Rockerkrieg in Köln: "Als wären wir hier im Wilden Westen"

Der erste deutsche "Hells Angels"-Ableger entstand 1973.
Das sagt der Polizeipräsident. Wenn Bandidos und Hells Angels aufeinander losgehen, ist niemand mehr sicher.

Wenige Fußminuten vom Kölner Dom entfernt peitschen Schüsse durch eine Straße. Stunden später geht ein wahrer Kugelregen auf eine Spielhalle nieder: Das sind Szenen aus Köln vom vergangenen Freitag. Mancher Einwohner fragt sich seitdem: Ist das jetzt Wilder Westen hier? Am Mittwoch gab Polizeipräsident Uwe Jacob die Antwort: Ja, das ist Wilder Westen. „Mitten auf Kölner Straßen wird mit hochkarätigen Waffen geschossen“, sagte er bei einer Pressekonferenz. „Als wären wir hier im Wilden Westen wird hier rumgeballert.“

Konflikt gegen Rockerbanden schaukelt sich weiter hoch

Hintergrund der Schießereien ist ein sich immer weiter hochschaukelnder Konflikt zwischen den Rockerbanden Bandidos und Hells Angels. Die Bandidos dominieren in Nordrhein-Westfalen seit langem das Ruhrgebiet, im Rheinland hatten eher die Hells Angels das Sagen. In letzter Zeit aber, so erläutert Klaus-Stephan Becker, Leiter Direktion Kriminalität, hätten die Hells Angels in Köln zunehmend ihre Durchsetzungskraft und Reputation in der Szene eingebüßt. In dieses Machtvakuum wolle jetzt der Bandidos-Chef vorstoßen.

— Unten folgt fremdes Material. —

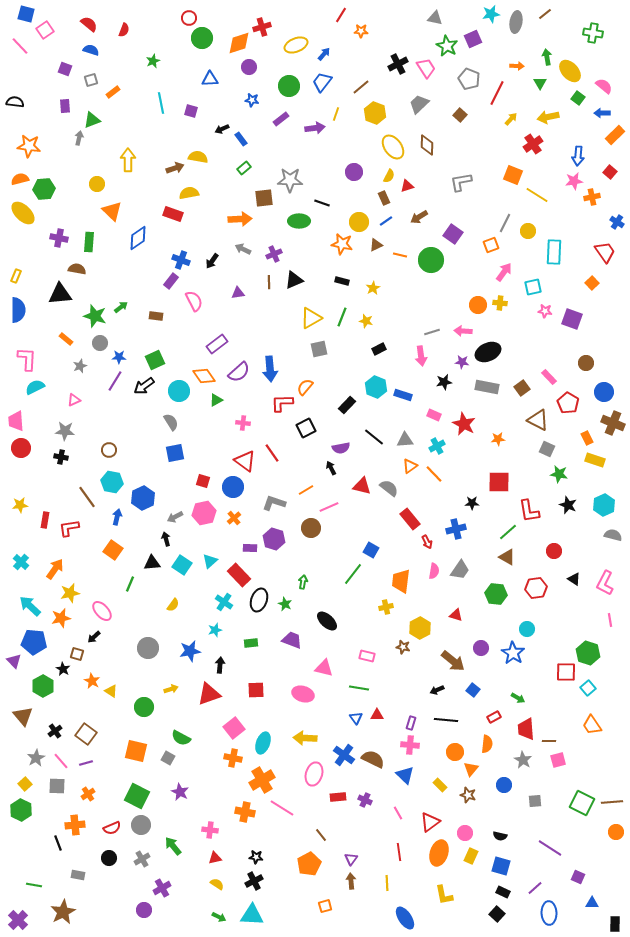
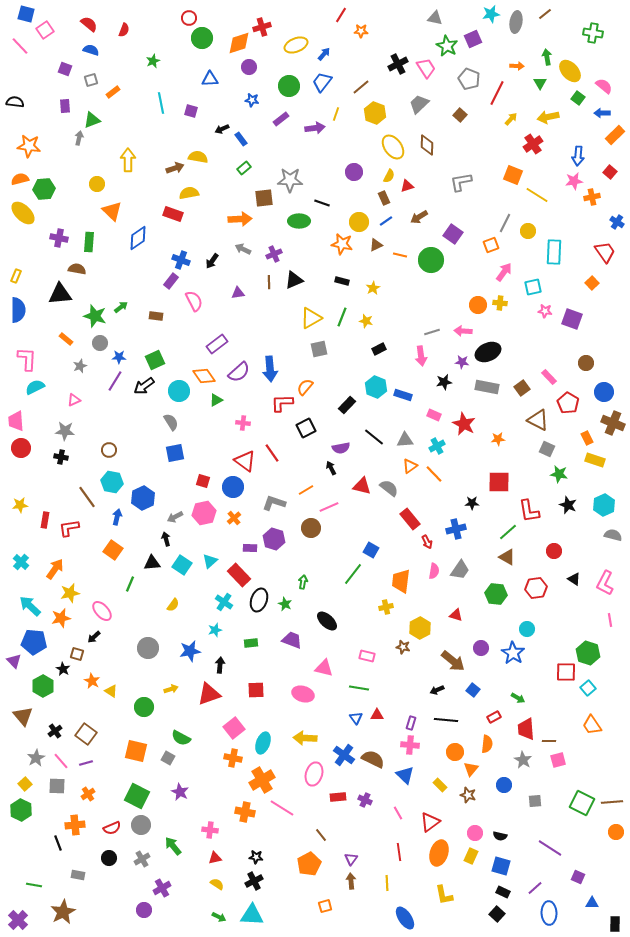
pink circle at (465, 833): moved 10 px right
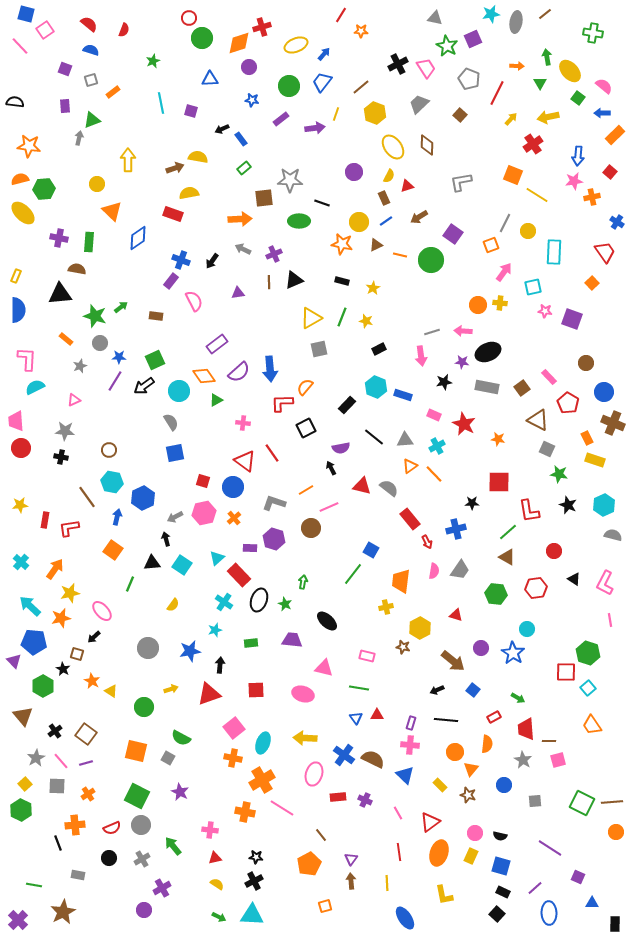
orange star at (498, 439): rotated 16 degrees clockwise
cyan triangle at (210, 561): moved 7 px right, 3 px up
purple trapezoid at (292, 640): rotated 15 degrees counterclockwise
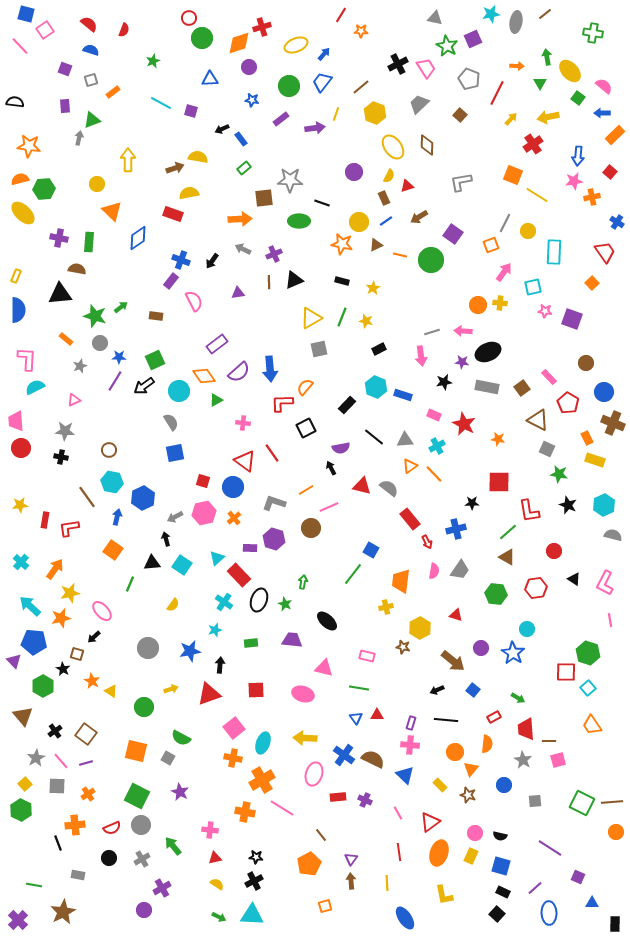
cyan line at (161, 103): rotated 50 degrees counterclockwise
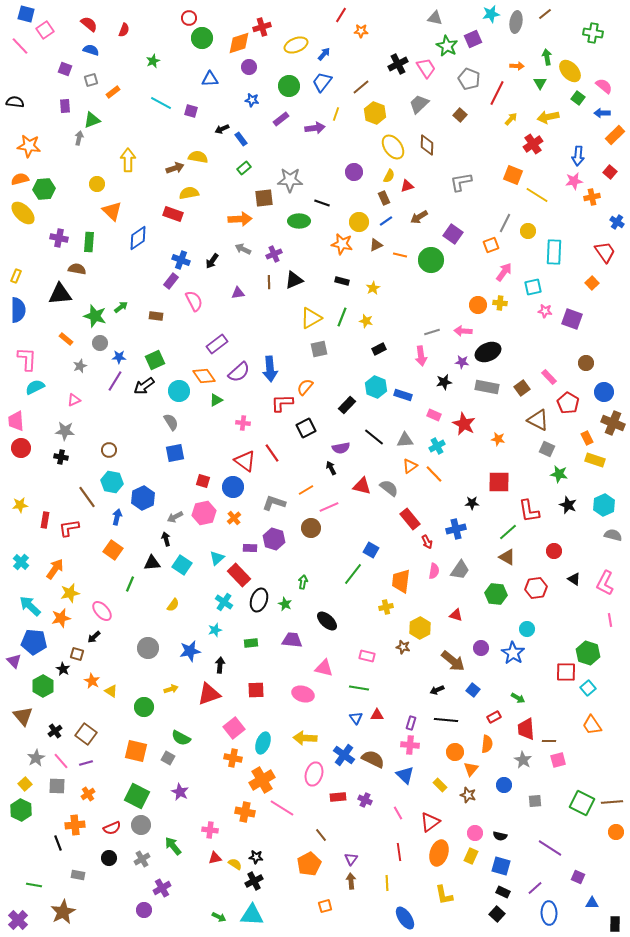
yellow semicircle at (217, 884): moved 18 px right, 20 px up
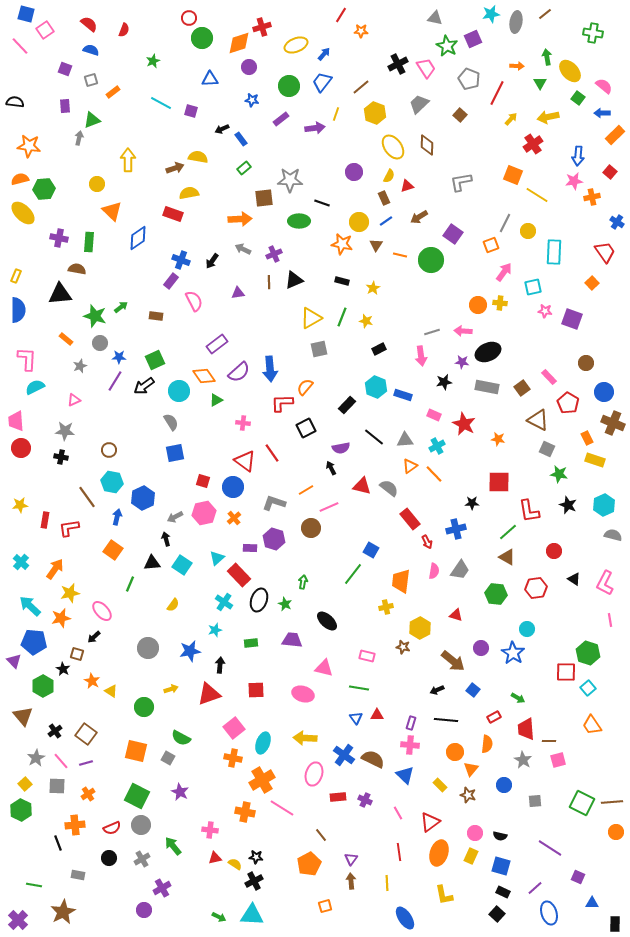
brown triangle at (376, 245): rotated 32 degrees counterclockwise
blue ellipse at (549, 913): rotated 15 degrees counterclockwise
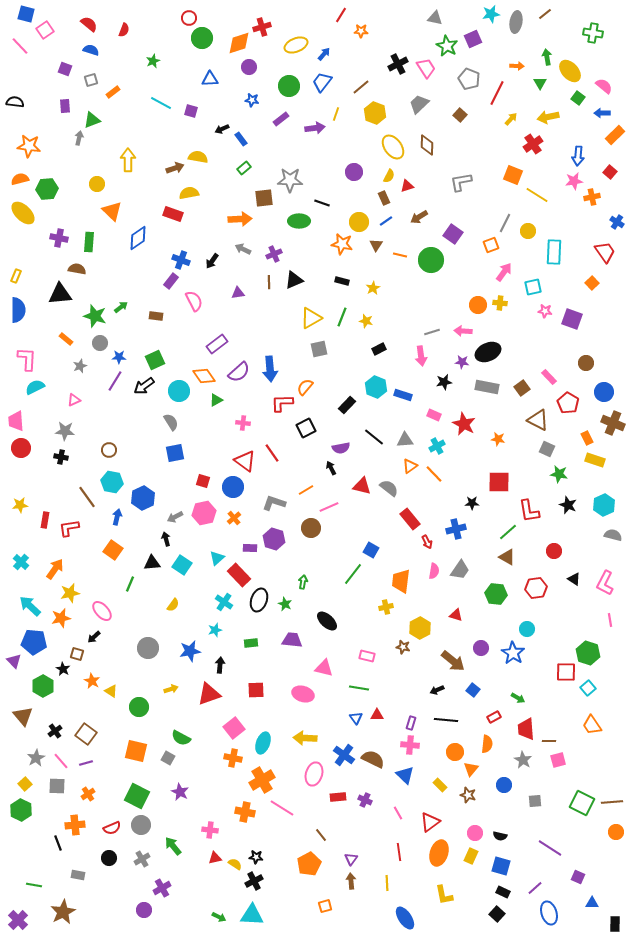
green hexagon at (44, 189): moved 3 px right
green circle at (144, 707): moved 5 px left
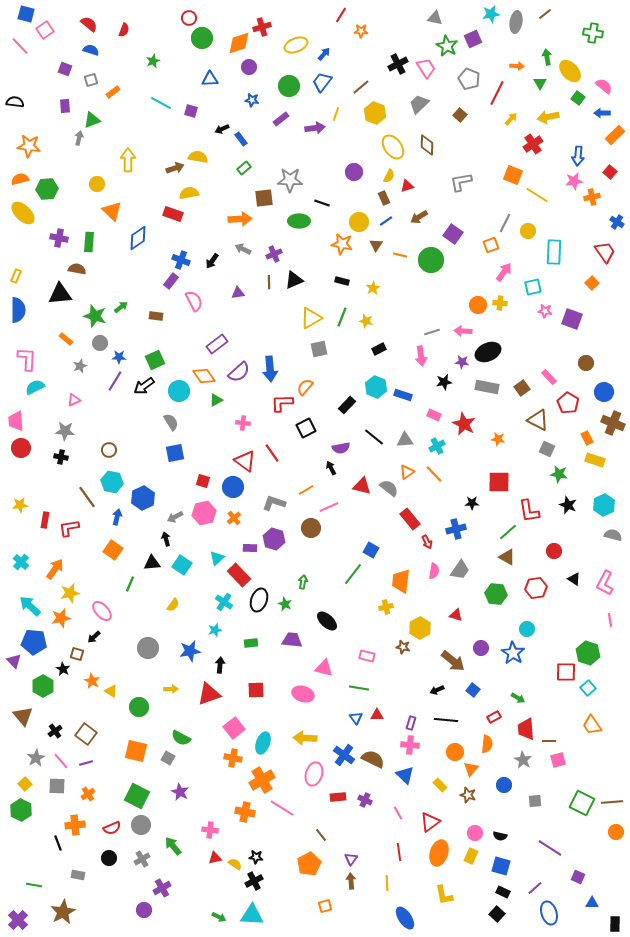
orange triangle at (410, 466): moved 3 px left, 6 px down
yellow arrow at (171, 689): rotated 16 degrees clockwise
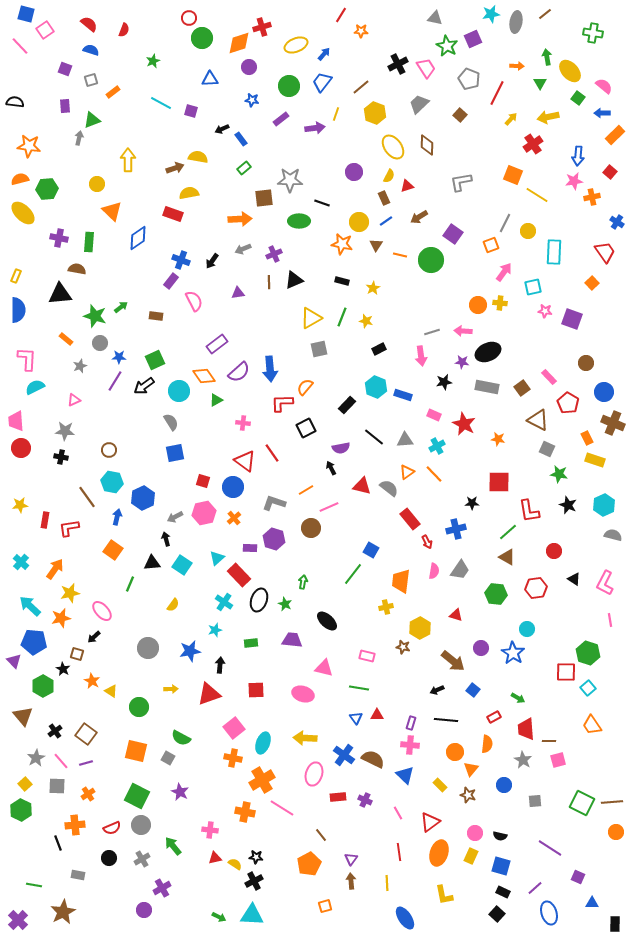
gray arrow at (243, 249): rotated 49 degrees counterclockwise
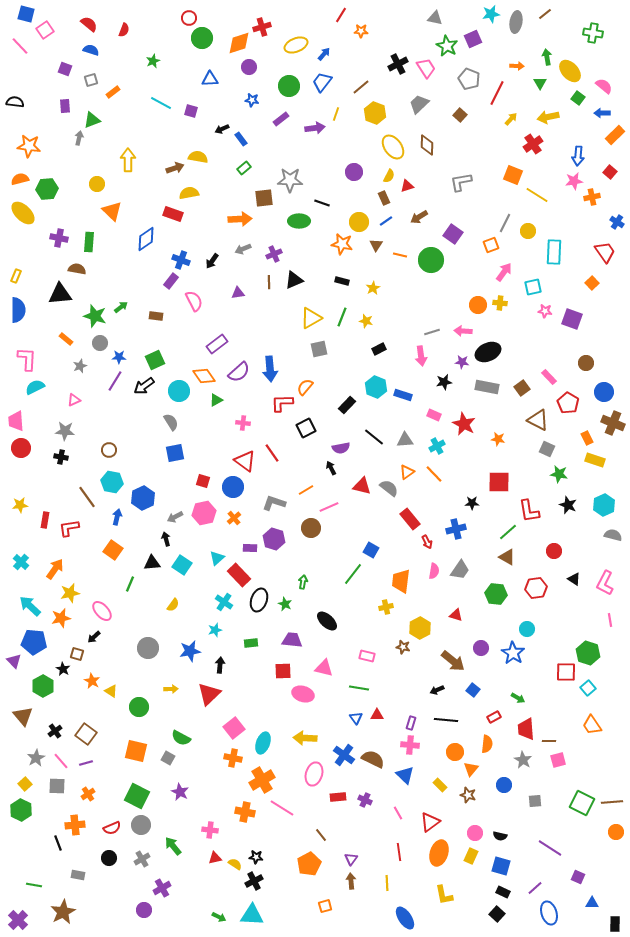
blue diamond at (138, 238): moved 8 px right, 1 px down
red square at (256, 690): moved 27 px right, 19 px up
red triangle at (209, 694): rotated 25 degrees counterclockwise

"Glücklicher Zufall, dass bisher niemand zu Tode gekommen ist"

Auf Außenstehende wird dabei keine Rücksicht genommen. „Hier ist ein offener Konflikt auf der Straße entstanden, wo Unbeteiligte extrem durch gefährdet werden“, stellt Jacob klar. Wer gerade zur falschen Zeit am falschen Ort ist, hat eben Pech. Es sei nur ein „glücklicher Zufall, dass bisher noch niemand zu Tode gekommen“ sei, räumt Becker ein. Jacob sagt: „Mich macht es zornig.“

Wer sind diese Leute, denen das Leben unschuldiger Menschen demnach gleichgültig ist? Die Polizei zeigt Fotos, die die Bandidos und die Hells Angels bei Treffen vor der Kölner Lanxess-Arena jeweils von sich gemacht haben. Man sieht junge dunkelhaarige, muskelbepackte Männer. „Das sind ganz überwiegend Migranten unterschiedlicher Nationalitäten“, erläutert Becker. Junge Männer aus der Türkei seien darunter, aus dem Kosovo und aus Nordafrika.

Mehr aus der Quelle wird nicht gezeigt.